ABOUT THIS EXERCISE >>
Restate all of the records below exactly. Do not carry over any image.
EXTRACTED MATERIAL Start Marker
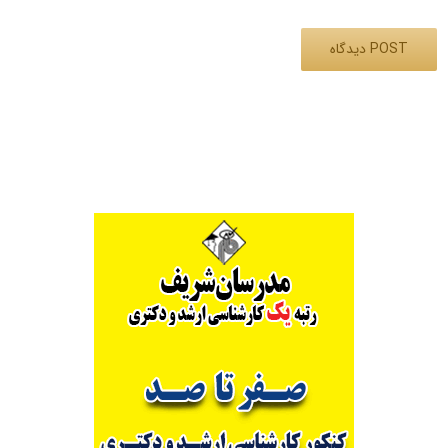
Alternative:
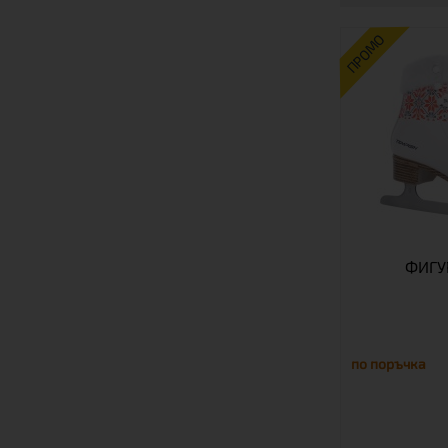
ПРОМО
ФИГУ
по поръчка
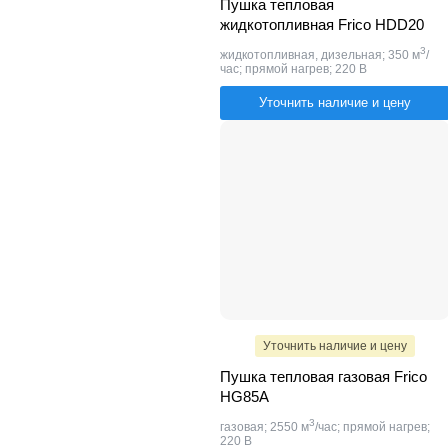
Пушка тепловая
жидкотопливная Frico HDD20
3
жидкотопливная, дизельная; 350 м
/
час; прямой нагрев; 220 В
Уточнить наличие и цену
Уточнить наличие и цену
Пушка тепловая газовая Frico
HG85A
3
газовая; 2550 м
/час; прямой нагрев;
220 В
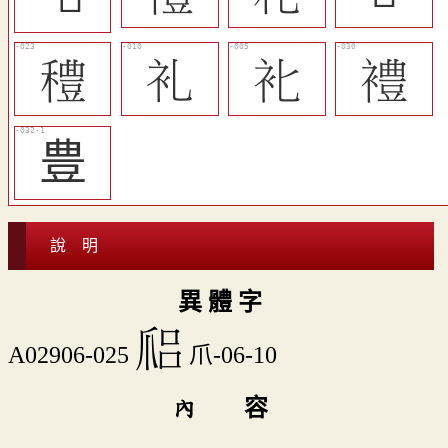
󴆛
󴆐
󴆎
󴆡
豊
說 明
異 體 字
󴆝
A02906-025
爪-06-10
內 容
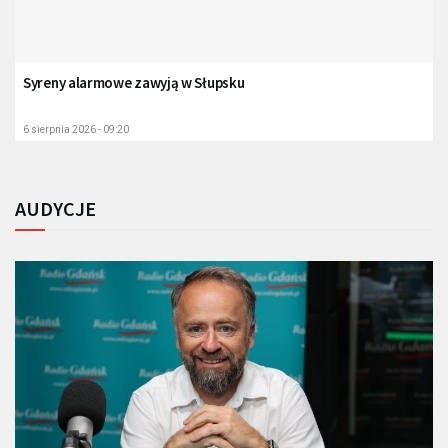
Syreny alarmowe zawyją w Słupsku
6 sierpnia 2026 - 09:20
AUDYCJE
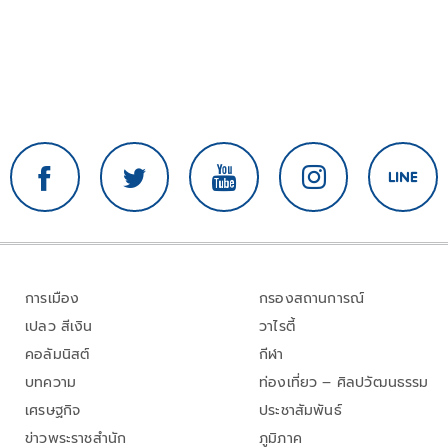
การเมือง
กรองสถานการณ์
เปลว สีเงิน
วาไรตี้
คอลัมนิสต์
กีฬา
บทความ
ท่องเที่ยว – ศิลปวัฒนธรรม
เศรษฐกิจ
ประชาสัมพันธ์
ข่าวพระราชสำนัก
ภูมิภาค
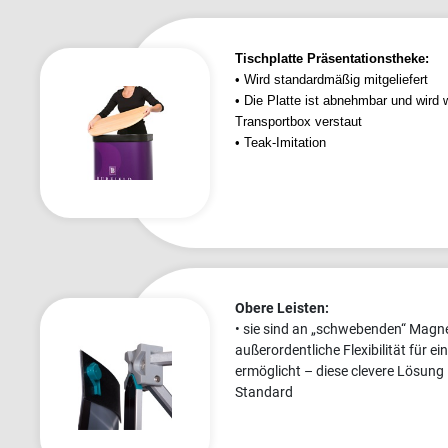
Tischplatte Präsentationstheke:
•
Wird standardmäßig mitgeliefert
• Die Platte ist abnehmbar und wird 
Transportbox verstaut
• Teak-Imitation
Obere Leisten:
• sie sind an „schwebenden“ Magn
außerordentliche Flexibilität für e
ermöglicht – diese clevere Lösung is
Standard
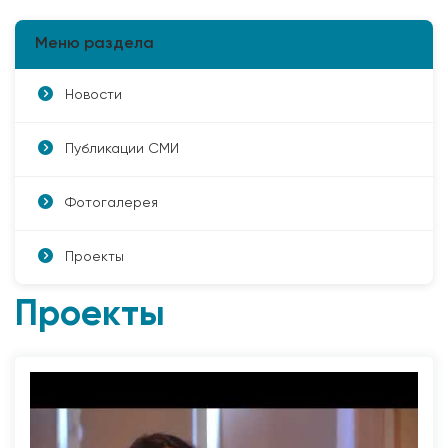
Меню раздела
Новости
Публикации СМИ
Фотогалерея
Проекты
Проекты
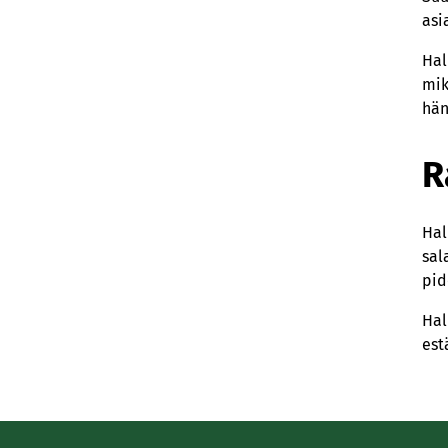
asi
Hal
mik
hän
R
Hal
sal
pid
Hal
est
EXTRACTED MATERIAL End Marker
YOUR SOLUTION >>
Alternative:
ПРОМО
ФИГУ
по поръчка
Пушка тепловая
жидкотопливная Frico HDD20
3
жидкотопливная, дизельная; 350 м
/
час; прямой нагрев; 220 В
Уточнить наличие и цену
Уточнить наличие и цену
Пушка тепловая газовая Frico
HG85A
3
газовая; 2550 м
/час; прямой нагрев;
220 В
󴆛
󴆐
󴆎
󴆡
豊
說 明
異 體 字
󴆝
A02906-025
爪-06-10
內 容
Syreny alarmowe zawyją w Słupsku
6 sierpnia 2026 - 09:20
AUDYCJE
การเมือง
กรองสถานการณ์
เปลว สีเงิน
วาไรตี้
คอลัมนิสต์
กีฬา
บทความ
ท่องเที่ยว – ศิลปวัฒนธรรม
เศรษฐกิจ
ประชาสัมพันธ์
ข่าวพระราชสำนัก
ภูมิภาค
Tischplatte Präsentationstheke:
•
Wird standardmäßig mitgeliefert
• Die Platte ist abnehmbar und wird 
Transportbox verstaut
• Teak-Imitation
Obere Leisten:
• sie sind an „schwebenden“ Magn
außerordentliche Flexibilität für e
ermöglicht – diese clevere Lösung is
Standard
Меню раздела
Новости
Публикации СМИ
Фотогалерея
Проекты
Проекты
asi
Hal
mik
hän
R
Hal
sal
pid
Hal
est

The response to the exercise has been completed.